Adventures in PC Cooling

OK, I will admit up front that there is very little adventurous about making your PC cooler.  PC components get hot, they need to be cooler or they die, and even though there is a massive industry built around this, there’s very little actual adventure.

There is, however, a certain degree of satisfaction involved.

I recently did a PC rebuild, going from a 2.4GHz Core 2 Duo that had served well and faithfully for many years to a six core AMD 3.2 GHz 1090T, and it may be a bit obvious to say but things are a little snappier now.

This did, however, come at a cost.  Games LOOKED better, but my video card was making tons of noise whenever it was under any load at all and I was gaming with a USB headset just to be able to hear over the fans.  Running Nvidia’s system monitor revealed that, even with the GPU fan at max, the card was still breaking 80 degrees centigrade.  That’s not exactly healthy.

It looked like it was time to re-evaluate my case choice.  I was running an Antec Sonata II, which is a pretty good case.  It’s inexpensive, comes with a decent power supply built in, and looks pretty sharp.  I also did a build in a Sonata III a couple of years ago for my wife and quite liked the Sonata III as well.
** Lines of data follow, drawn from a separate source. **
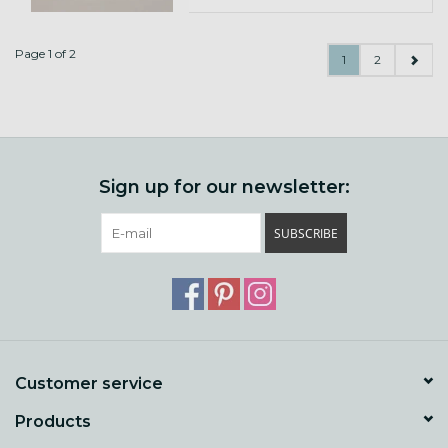
Page 1 of 2
1
2
Sign up for our newsletter:
SUBSCRIBE
Customer service
Products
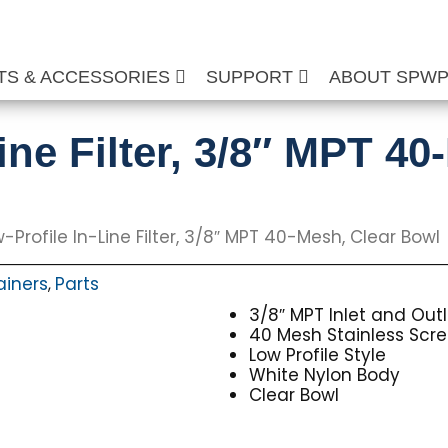
TS & ACCESSORIES
SUPPORT
ABOUT SPW
ine Filter, 3/8″ MPT 40
-Profile In-Line Filter, 3/8″ MPT 40-Mesh, Clear Bowl
rainers
Parts
,
3/8″ MPT Inlet and Outl
40 Mesh Stainless Scr
Low Profile Style
White Nylon Body
Clear Bowl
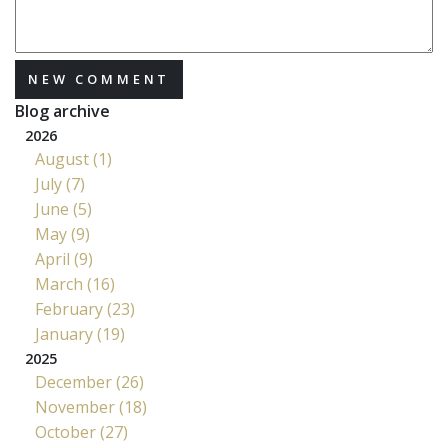
NEW COMMENT
Blog archive
2026
August (1)
July (7)
June (5)
May (9)
April (9)
March (16)
February (23)
January (19)
2025
December (26)
November (18)
October (27)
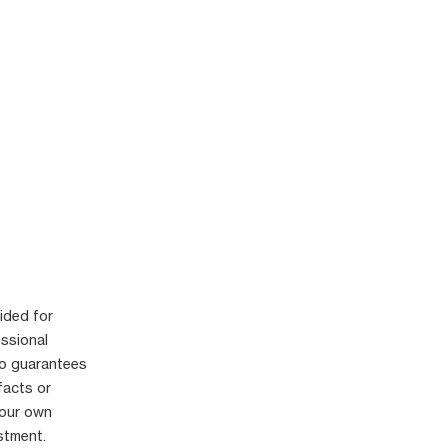
ided for
essional
no guarantees
facts or
your own
stment.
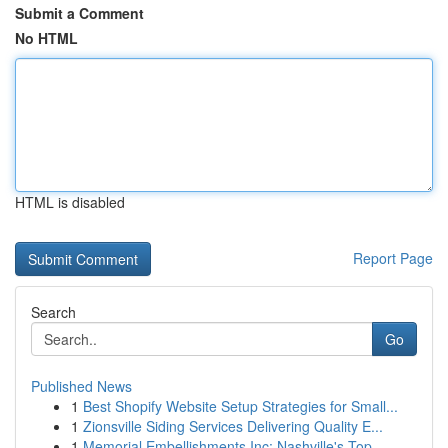
Submit a Comment
No HTML
HTML is disabled
Report Page
Search
Go
Published News
1
Best Shopify Website Setup Strategies for Small...
1
Zionsville Siding Services Delivering Quality E...
1
Memorial Embellishments Inc: Nashville's Top ...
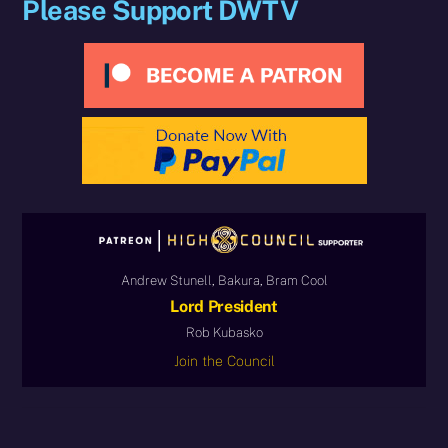
Please Support DWTV
Andrew Stunell, Bakura, Bram Cool
Lord President
Rob Kubasko
Join the Council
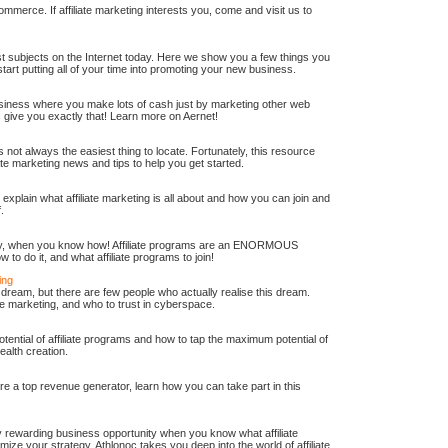
-commerce. If affiliate marketing interests you, come and visit us to
test subjects on the Internet today. Here we show you a few things you
art putting all of your time into promoting your new business.
ness where you make lots of cash just by marketing other web
s give you exactly that! Learn more on Aernet!
is not always the easiest thing to locate. Fortunately, this resource
iate marketing news and tips to help you get started.
ll explain what affiliate marketing is all about and how you can join and
.
sy, when you know how! Affiliate programs are an ENORMOUS
o do it, and what affiliate programs to join!
ing
ream, but there are few people who actually realise this dream.
ate marketing, and who to trust in cyberspace.
tential of affiliate programs and how to tap the maximum potential of
ealth creation.
re a top revenue generator, learn how you can take part in this
ly rewarding business opportunity when you know what affiliate
mize your strategy, Athlonoc takes you deep into the world of affiliate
But, it’s not really great for cooling, especially if you have a big video card in it.  Here’s what mine looked like inside:

There’s one exhaust fan at the back, and Antec provides one of their quite serviceable three-speed fans for that mount point, but intake involves having a fan mounted to the rear of the drive cage, where it’s obstructed both by the drives in front of it and the video card behind it.  It’s not a bad design, per se, but it’s not exactly designed for performance or gaming PCs.

There’s also no cable management other than my tactic of shoving the excess cables, as much as possible, into the empty 5.25″ bays.

Anyway, once I’d decided that the thing making my GPU run so hot and so loud was poor ventilation, I naturally decided that I would replace my Sonata II with an Antec 900 and all of my ventilation issues would go away.  After all, the 900, unlike the Sonata, IS designed for performance builds and has truly massive fans built in from the get-go; it should handle any cooling issues I wanted to throw at it.

The 900 is built in a couple of models, however, and I was trying to figure out which of the models to buy when I started noticing a bit of a trend on line.

Specifically, I was reading reviews of the 900s trying to decide which to get and I kept seeing references to the Cooler Master CM 690 case as a better case, and although I initially discounted these references as nonsense – to me, “Cooler Master” meant “cheap, gaudy, and plastic” – I eventually had to go and do some research on the CM 690 just to see what the buzz was about, and one thing lead to another, and I wound up buying one.

Specifically, I bought a CM 690 II, which set me back 90 bucks off Amazon but of course shipped for free and was on my doorstep in two days since I’m still in my free year of Prime for being a student.

I love Amazon Prime, by the way, for free at least.

Anyway, the CM 690 is a touch bigger than my Sonata II:

Being taller, it interfered a little with the way I had things set up, but I was able to adjust around it.  It’s also rather longer, so it sticks out from under my desk by a few inches.  The Sonata II fit neatly underneath.  These are reasonably minor complaints, mind you, because the bigger case means that it has a lot more room inside:

It also means that there’s room underneath the motherboard where you can run cables, it’s much tidier inside and would be even more tidy if I decided to devote some time to cable ties and the like.  The loose power cable at the bottom is unavoidable, unfortunately; it’s for the fans mounted on the door.

It came with three pre-installed 140mm fans – front intake & top / rear exhausts – and had lots of mounting points to add more fans.  I wound up adding two Antec tri-cool 120mm fans to the door as intakes pointed directly at the GPU and CPU and a Scythe 120mm to the top as another exhaust.

End result?

Well, my case idle temperature is a steady 25C and the CPU stays around 48C even when I’m running handbrake encodes that peg all six cores at 95-100%.  I’m actually surprised that the CPU gets that hot, but it looks like the AMD chips don’t even bother ramping the CPU fan until you’re in the high 40s.

More importantly, however, I can be gaming for hours and the GPU stays right around 70C with the GPU fan spinning at 50%.  Things are MUCH quieter now, and I’m not as worried that the thing is just going to burn up and die.